I am trying to convince JC over at Sabernomics that there is a huge difference between using GB/FB ratio, FB/GB ratio, and GB/(GB+FB) or GB rates. Head on over there. Below is a summary of my posts.
We talked about this at the time. Are you still doing GB to FB *ratios*, or GB rates? Ratios are not symmetrical, and whether you do GB per GB+FB, or FB per GB+FB, you should end up with the same result. Ratios don’t do that.
***
As for using the ratio, then how to justify using GB/FB instead of the reverse? What you are saying, by using GB/FB is that the higher the GB is more important than the lower FB. That is, let’s say the GB/FB has a mean of 1.00. A GB/FB of 2.0 is the same as a FB/GB of 0.50. But, using the GB/FB as the ratio has double the impact of FB/GB, even though they are describing the exact same thing.
Just because something best-fits better on the sample doesn’t mean that it’s the right thing. A best-fit analysis would give the run value of a double .66 and the single .52 (instead of the more true .77, .47).
***
Ah, but the coefficient will not change accordingly. What will happen is this: mow the guys with the highest FB/GB ratio will move *more* than the high GB/FB ratio players.
Think of it in an extreme situation: you have a guy with 100 GB and 1 FB. In your current PrOps, this guy has a 100.00 value, which you multiply by some coefficient, say “.002″. So, he moves +.20 points up. If on the other hand you used FB/GB ratio, your coefficient may be “-.002″, which multiplied to 1/100 (or .01) will be zero.
From where I sit, using GB/FB taints your process whereby the higher the GB, the more impact than the higher the FB.
If you create a FB/GB version of PrOps, show your results both way (old Props, new Props) for Frank Thomas and Derek Jeter, and you will see the impact of this bias.
***
I just ran three different regressions, using GB/FB ratio, FB/GB ratio, and GB/(GB+FB) or GB rate. This was ran against GPA on the THT site. (The use of GPA, or OPS, etc, doesn’t really matter.) I used 2004-2006 data of all players with at least 502 PA.
The 2006 Frank Thomas is the most extreme, with a FB/GB of 2.44. His resulting regression yielded results of: .287, .313, .298.
At the other end is the 2004 Ichiro, with a GB/FB of 3.55. His results are: .247, .261, .255.
The sample standard deviations are: .0057, .0072, .0071
In all cases, the mean was .276.
GPA is analogous to batting average. Those are some HUGE differences, don’t you think?
***
The correlation coefficients were (r) were .21, .26, .26. And, it should go without saying, that using FB/(GB+FB) produced the exact same estimated GPA for each player as the GB rate, as well as the exact same r.
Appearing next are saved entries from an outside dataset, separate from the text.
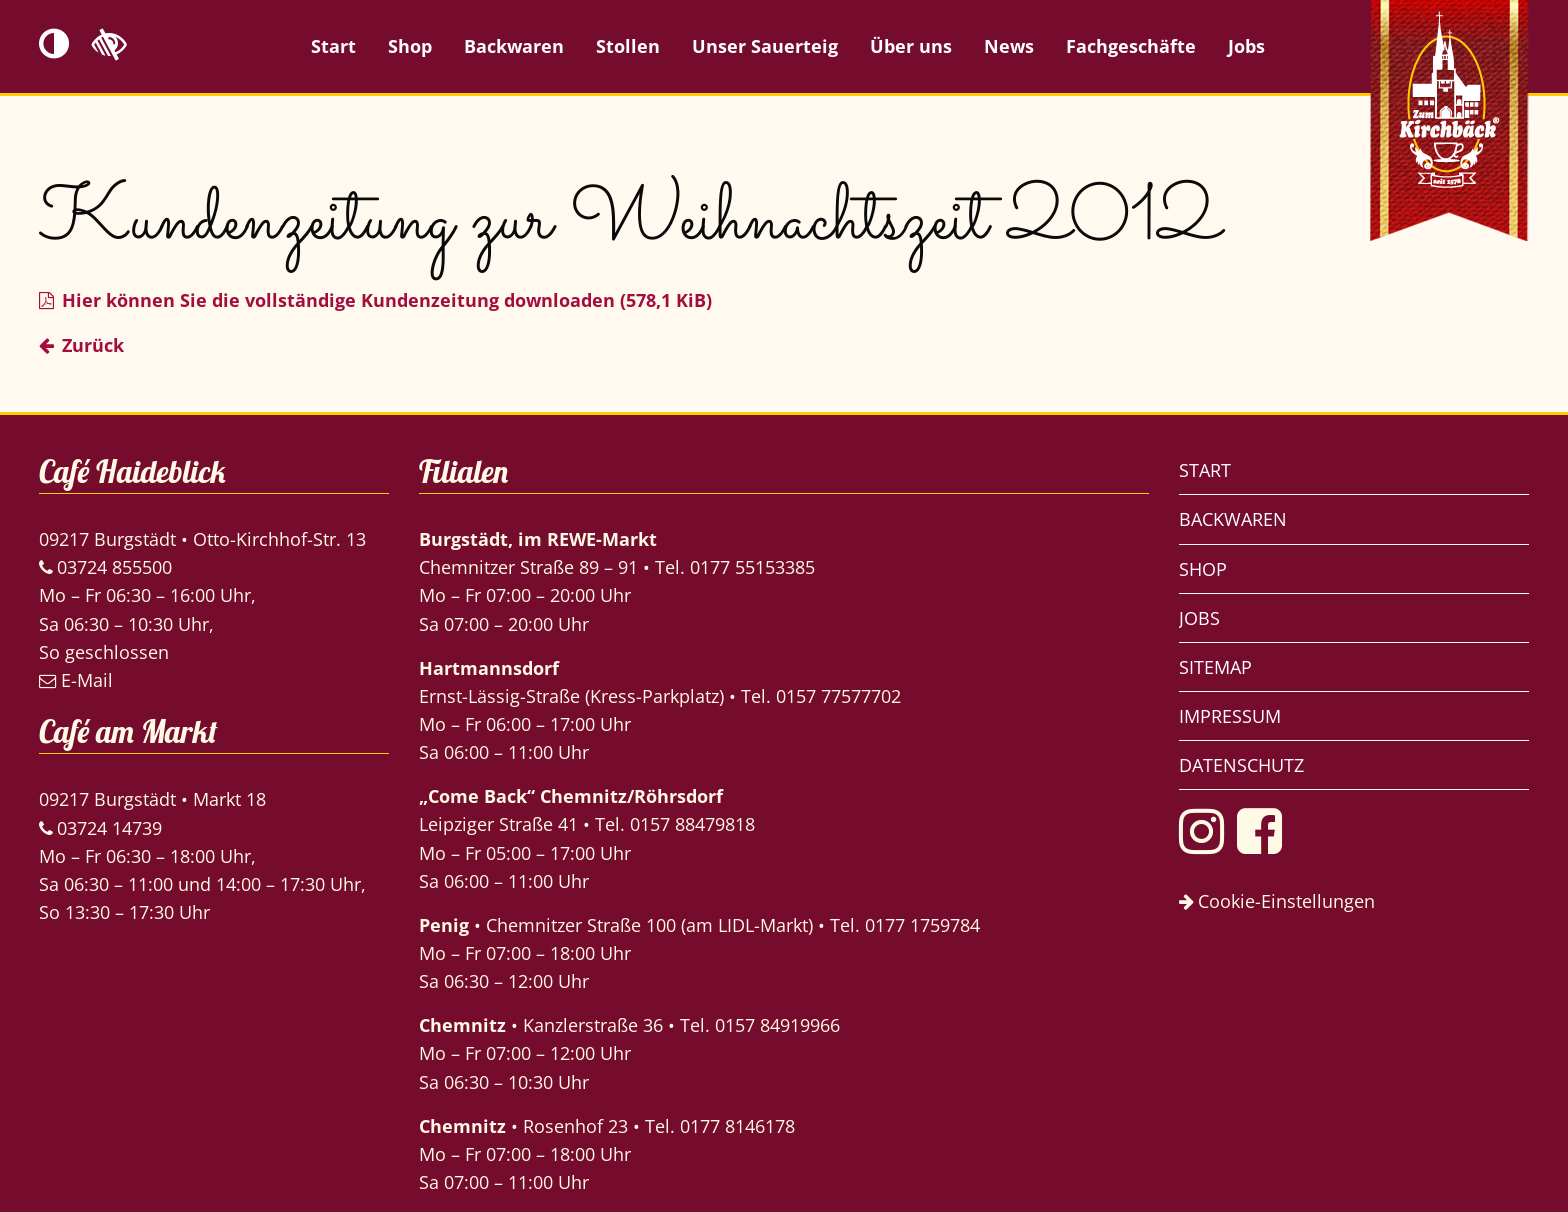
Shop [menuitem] (410, 46)
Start (1205, 470)
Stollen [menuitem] (628, 46)
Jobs (1199, 618)
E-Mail (76, 680)
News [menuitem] (1009, 46)
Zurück (93, 345)
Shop (1203, 569)
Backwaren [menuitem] (514, 46)
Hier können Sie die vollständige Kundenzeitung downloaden (387, 300)
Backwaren (1233, 519)
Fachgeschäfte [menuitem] (1131, 46)
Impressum (1230, 716)
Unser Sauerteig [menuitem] (765, 46)
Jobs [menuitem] (1246, 46)
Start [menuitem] (333, 46)
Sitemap (1215, 667)
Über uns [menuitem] (911, 46)
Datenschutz (1241, 765)
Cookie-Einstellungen (1277, 901)
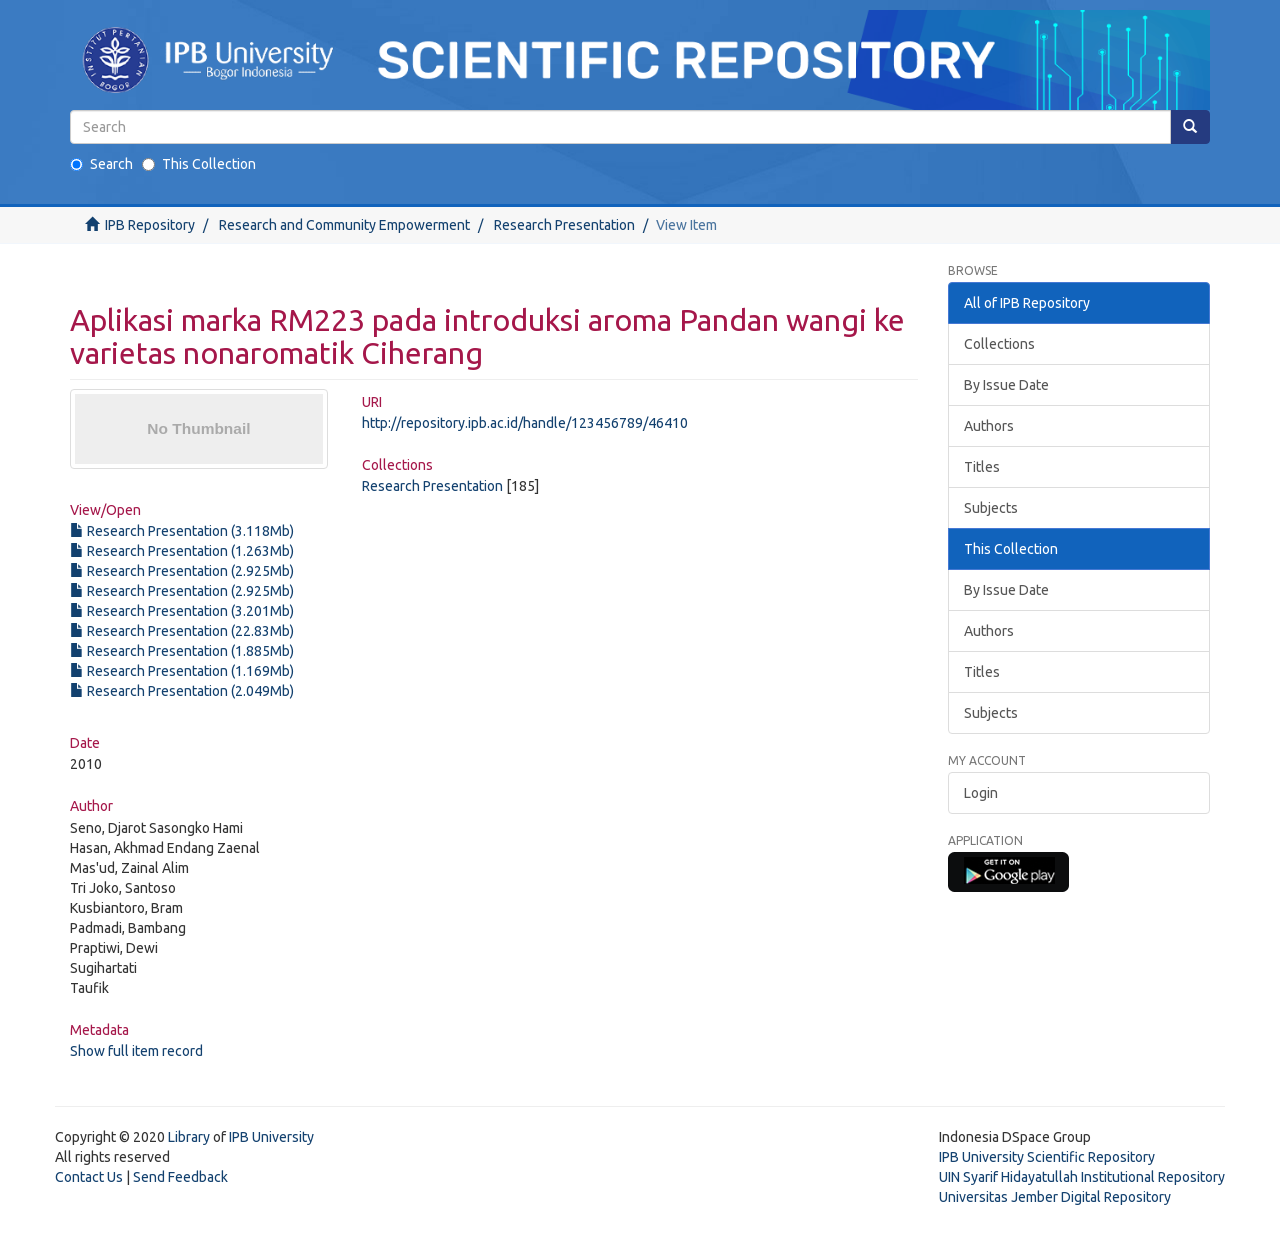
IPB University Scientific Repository (1047, 1157)
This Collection (199, 164)
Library (189, 1137)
Well, JC, rather than refuting my arguments chose to simply refute me! This is my last post there:
=======================================
My post #9 clearly shows that it makes a huge difference for the extreme GB and FB hitters, if you use GB/FB or FB/GB. However, there is no change whatsoever if you use GB/(GB+FB) or FB/(GB+FB).
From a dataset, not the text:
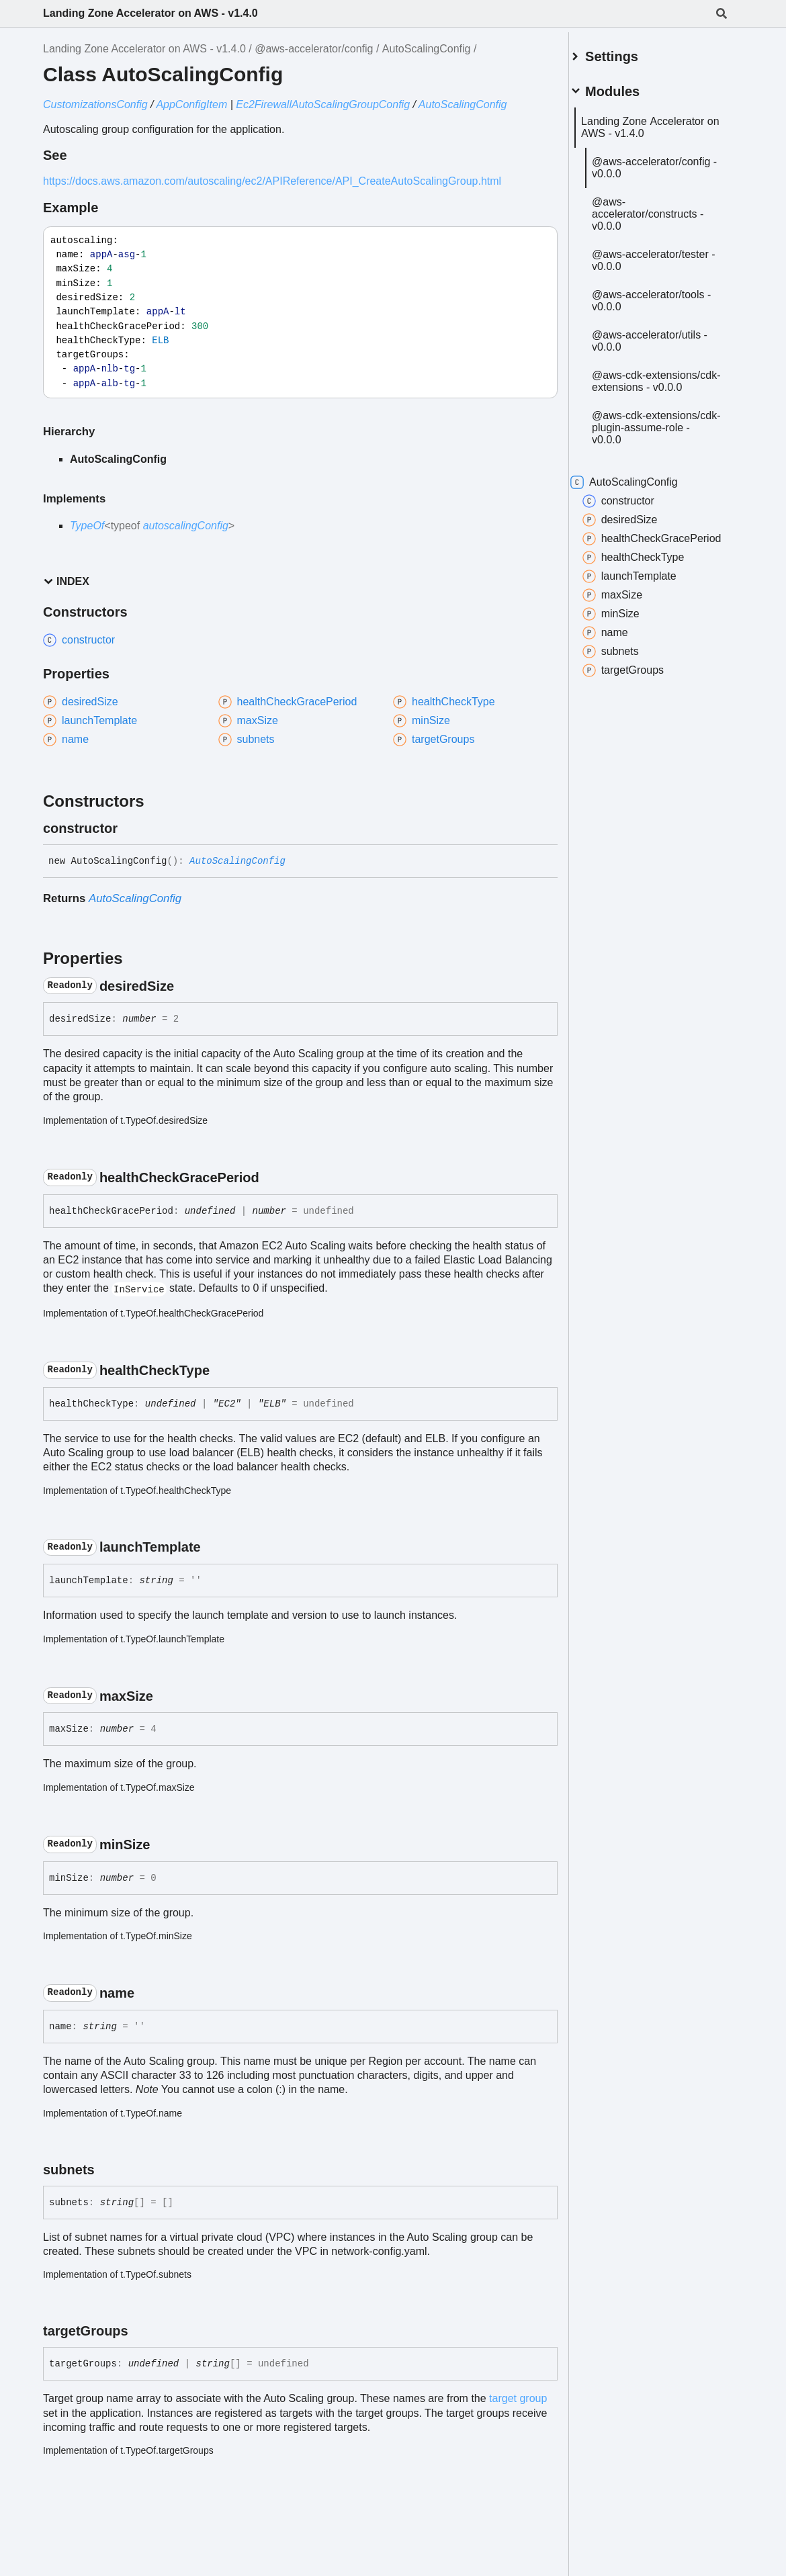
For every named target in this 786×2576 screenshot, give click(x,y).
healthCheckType (649, 602)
There is no justification for using one ratio (GB/FB) over the other (FB/GB), even though they absolutely give you different results. In fact, you are not even justifying it. Just deciding to use it.
There is zero opportunity cost to changing from ratios to rates, since I was able to generate 3 different regression equations in 5 minutes.
Your thread started with a comment about fans being skeptical, and here I am, giving you a thoughtful and legitimate beef, and you are dismissing it with “if you don’t like it, don’t use it”.
======================================
Hey, I know I can be tough, but when I’m right, I’m right. JC is wrong, Clay is wrong (about EqA), Woolner is wrong (about Leverage Index), Forman is wrong about using all those James/Palmer metrics. Heck, I was wrong about BaseRuns, until David finally convinced me to open my eyes.
Either you open your eyes, put your ego to the side, and learn, or remain wrong. My attitude is completely irrelevant.